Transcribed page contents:
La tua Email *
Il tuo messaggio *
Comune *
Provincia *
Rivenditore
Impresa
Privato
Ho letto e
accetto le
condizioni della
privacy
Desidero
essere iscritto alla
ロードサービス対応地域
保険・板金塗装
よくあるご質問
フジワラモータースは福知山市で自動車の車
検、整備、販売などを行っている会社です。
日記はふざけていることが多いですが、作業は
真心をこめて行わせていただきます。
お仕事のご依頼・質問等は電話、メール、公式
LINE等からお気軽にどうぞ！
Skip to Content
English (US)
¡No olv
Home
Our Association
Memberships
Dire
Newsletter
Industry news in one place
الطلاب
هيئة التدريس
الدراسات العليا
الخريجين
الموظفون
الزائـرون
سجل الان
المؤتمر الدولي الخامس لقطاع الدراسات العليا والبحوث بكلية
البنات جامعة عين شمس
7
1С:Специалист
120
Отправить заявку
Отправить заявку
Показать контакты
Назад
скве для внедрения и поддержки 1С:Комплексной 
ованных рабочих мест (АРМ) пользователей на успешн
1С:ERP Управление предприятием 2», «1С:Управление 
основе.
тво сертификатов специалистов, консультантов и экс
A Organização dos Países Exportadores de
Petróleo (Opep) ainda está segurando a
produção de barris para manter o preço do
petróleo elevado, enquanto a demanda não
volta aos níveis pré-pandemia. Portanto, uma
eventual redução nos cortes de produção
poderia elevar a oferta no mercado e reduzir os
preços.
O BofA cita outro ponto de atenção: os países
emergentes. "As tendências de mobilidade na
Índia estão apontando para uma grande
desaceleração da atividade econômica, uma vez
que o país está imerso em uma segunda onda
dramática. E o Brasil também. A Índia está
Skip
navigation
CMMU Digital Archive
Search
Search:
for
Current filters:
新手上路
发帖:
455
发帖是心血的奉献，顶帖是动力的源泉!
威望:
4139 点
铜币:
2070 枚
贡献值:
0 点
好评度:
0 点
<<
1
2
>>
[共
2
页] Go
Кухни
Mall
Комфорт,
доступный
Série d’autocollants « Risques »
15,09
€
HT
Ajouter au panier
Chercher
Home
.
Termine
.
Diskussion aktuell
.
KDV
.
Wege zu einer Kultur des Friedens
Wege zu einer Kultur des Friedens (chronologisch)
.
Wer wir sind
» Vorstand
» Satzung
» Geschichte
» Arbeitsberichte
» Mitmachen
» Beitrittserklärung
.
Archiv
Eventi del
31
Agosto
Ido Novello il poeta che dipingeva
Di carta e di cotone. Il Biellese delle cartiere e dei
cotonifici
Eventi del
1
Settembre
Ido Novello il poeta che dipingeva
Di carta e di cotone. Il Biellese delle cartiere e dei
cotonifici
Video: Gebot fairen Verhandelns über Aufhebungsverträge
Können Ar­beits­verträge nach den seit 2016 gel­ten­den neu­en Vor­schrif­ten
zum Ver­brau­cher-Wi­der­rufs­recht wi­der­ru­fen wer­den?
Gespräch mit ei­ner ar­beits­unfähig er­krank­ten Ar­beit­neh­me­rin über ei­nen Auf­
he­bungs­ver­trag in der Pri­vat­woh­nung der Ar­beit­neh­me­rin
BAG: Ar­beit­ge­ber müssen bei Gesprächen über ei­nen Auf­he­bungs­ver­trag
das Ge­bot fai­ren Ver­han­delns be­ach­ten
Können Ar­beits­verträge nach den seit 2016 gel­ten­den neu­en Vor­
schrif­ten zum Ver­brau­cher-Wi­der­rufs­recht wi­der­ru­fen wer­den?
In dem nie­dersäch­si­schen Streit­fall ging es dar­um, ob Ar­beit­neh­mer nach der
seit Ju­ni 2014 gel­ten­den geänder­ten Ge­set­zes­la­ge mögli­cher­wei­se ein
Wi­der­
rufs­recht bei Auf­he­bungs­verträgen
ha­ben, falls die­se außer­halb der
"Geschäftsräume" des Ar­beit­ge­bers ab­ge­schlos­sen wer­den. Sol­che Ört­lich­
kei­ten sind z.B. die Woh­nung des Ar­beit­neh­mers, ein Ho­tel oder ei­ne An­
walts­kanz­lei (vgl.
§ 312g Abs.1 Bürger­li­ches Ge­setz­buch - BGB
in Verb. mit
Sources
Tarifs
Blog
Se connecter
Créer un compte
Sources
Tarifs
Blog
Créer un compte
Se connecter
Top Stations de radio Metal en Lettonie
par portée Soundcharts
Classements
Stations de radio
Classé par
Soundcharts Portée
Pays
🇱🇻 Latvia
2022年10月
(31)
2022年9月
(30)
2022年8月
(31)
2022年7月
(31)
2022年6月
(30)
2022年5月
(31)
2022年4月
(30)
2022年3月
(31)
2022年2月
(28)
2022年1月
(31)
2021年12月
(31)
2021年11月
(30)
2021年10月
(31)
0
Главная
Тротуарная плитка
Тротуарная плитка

ASSIGNED TASK >> Scan the data above and copy every line with "sind" in it.

RESULT OF THE EXERCISE >>
Wer wir sind
kei­ten sind z.B. die Woh­nung des Ar­beit­neh­mers, ein Ho­tel oder ei­ne An­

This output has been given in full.